_Task description_
Report each line of the entries that contains the word "will", copied in full.

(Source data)
++++++++++

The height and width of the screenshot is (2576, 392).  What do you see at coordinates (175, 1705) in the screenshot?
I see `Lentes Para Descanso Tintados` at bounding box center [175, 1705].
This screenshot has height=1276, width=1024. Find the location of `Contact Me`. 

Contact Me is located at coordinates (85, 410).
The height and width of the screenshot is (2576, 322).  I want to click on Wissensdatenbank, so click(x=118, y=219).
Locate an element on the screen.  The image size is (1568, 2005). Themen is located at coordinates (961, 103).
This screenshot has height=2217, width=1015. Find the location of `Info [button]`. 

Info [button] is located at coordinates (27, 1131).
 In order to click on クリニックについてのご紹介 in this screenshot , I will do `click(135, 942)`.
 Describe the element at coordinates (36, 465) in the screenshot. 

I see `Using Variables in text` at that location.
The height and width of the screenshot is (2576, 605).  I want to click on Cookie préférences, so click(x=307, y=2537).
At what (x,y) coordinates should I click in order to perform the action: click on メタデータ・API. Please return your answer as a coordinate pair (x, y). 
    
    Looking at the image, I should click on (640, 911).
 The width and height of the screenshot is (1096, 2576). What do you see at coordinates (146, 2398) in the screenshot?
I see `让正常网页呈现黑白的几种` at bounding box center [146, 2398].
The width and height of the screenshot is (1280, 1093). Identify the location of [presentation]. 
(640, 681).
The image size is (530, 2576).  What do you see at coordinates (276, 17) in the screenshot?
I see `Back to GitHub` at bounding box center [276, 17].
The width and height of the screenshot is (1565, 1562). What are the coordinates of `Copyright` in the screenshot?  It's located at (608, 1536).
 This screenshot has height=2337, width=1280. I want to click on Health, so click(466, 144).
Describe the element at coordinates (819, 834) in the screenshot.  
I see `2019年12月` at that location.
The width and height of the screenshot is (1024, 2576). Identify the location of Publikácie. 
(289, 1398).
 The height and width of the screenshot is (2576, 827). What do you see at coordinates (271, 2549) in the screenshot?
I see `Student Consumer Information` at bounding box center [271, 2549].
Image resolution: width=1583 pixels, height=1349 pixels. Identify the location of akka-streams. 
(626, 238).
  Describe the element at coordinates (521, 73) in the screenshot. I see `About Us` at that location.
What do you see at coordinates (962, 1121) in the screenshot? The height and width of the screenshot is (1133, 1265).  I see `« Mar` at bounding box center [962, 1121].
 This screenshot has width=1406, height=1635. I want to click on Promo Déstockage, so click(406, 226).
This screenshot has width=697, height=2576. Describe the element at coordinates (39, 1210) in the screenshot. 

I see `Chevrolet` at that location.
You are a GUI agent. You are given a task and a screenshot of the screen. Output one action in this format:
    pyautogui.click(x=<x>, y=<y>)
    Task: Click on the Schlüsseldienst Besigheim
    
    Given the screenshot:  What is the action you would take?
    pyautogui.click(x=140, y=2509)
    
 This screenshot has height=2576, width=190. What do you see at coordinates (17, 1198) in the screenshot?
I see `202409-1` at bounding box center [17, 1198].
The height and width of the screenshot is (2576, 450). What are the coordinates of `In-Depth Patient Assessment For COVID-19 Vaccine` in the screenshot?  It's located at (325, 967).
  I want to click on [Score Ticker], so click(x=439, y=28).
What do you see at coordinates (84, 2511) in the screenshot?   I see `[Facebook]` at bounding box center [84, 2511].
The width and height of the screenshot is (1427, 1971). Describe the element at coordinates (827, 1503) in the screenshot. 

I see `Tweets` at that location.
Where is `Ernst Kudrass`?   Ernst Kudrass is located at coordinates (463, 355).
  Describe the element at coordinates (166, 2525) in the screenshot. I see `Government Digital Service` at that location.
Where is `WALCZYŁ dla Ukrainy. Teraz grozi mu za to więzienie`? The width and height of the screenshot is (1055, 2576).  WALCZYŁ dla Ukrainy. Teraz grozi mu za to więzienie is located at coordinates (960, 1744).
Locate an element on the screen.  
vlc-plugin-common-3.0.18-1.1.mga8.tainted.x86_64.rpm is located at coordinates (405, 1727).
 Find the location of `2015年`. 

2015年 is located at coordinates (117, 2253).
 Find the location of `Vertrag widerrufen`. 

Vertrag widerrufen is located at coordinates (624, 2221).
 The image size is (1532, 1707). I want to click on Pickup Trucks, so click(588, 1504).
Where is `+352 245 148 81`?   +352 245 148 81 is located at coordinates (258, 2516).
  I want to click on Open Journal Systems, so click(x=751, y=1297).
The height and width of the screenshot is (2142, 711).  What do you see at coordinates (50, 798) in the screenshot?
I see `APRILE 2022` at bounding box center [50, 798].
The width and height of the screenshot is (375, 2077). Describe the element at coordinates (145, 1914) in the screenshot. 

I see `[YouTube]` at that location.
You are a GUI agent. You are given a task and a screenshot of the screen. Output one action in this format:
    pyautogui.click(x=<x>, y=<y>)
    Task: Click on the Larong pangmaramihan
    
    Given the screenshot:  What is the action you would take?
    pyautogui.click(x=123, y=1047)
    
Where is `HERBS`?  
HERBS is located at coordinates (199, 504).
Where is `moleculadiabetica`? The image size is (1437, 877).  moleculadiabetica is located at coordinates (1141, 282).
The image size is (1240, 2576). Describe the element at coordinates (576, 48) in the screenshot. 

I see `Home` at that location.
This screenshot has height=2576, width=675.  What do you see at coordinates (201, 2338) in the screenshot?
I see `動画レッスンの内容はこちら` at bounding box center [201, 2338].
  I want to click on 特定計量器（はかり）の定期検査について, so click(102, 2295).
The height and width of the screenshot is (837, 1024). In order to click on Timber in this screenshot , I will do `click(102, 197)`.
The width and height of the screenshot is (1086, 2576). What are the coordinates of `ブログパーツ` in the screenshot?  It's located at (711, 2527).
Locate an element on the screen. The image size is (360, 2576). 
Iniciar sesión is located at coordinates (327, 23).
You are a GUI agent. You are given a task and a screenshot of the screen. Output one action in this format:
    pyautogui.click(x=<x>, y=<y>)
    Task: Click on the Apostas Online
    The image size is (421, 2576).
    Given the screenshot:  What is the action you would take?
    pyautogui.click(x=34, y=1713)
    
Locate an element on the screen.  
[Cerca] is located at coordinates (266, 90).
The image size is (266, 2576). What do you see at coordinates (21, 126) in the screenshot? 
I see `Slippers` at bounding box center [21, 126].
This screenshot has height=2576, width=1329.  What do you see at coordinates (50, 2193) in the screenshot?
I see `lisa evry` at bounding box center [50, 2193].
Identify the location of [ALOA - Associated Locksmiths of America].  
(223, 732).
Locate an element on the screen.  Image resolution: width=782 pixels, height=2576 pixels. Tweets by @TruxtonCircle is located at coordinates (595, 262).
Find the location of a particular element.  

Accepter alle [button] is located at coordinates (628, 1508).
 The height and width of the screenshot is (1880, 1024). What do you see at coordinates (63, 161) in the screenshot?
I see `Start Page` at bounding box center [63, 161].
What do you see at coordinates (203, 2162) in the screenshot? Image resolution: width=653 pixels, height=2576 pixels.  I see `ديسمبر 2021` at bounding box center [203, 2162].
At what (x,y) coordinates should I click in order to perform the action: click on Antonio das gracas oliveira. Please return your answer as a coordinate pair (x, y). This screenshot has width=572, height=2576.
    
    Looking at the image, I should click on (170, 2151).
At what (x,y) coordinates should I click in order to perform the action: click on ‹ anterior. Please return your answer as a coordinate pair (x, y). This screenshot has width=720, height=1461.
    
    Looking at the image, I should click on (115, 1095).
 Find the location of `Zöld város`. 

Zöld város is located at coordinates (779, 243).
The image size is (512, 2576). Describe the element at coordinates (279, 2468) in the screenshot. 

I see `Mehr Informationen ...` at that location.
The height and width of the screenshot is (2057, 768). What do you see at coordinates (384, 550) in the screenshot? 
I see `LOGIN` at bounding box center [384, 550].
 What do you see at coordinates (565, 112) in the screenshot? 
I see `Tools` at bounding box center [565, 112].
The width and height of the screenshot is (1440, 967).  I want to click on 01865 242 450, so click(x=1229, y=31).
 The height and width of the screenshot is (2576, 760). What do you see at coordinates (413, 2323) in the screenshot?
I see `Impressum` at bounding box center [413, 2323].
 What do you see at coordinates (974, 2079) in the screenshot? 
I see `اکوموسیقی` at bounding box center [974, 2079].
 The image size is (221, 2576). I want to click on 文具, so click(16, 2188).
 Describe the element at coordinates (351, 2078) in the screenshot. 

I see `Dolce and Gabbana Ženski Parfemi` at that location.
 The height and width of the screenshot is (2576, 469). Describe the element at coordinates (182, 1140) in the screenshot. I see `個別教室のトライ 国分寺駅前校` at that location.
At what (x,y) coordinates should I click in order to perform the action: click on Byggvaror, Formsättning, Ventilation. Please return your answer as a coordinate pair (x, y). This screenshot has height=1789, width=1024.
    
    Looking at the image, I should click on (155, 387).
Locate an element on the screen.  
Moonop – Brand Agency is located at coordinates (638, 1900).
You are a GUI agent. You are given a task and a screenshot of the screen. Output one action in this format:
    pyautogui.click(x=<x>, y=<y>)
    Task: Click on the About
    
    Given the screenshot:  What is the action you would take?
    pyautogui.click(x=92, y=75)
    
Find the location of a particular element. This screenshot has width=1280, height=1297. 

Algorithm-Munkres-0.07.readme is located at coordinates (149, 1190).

++++++++++

_Reply_
 In order to click on クリニックについてのご紹介 in this screenshot , I will do `click(135, 942)`.
The height and width of the screenshot is (837, 1024). In order to click on Timber in this screenshot , I will do `click(102, 197)`.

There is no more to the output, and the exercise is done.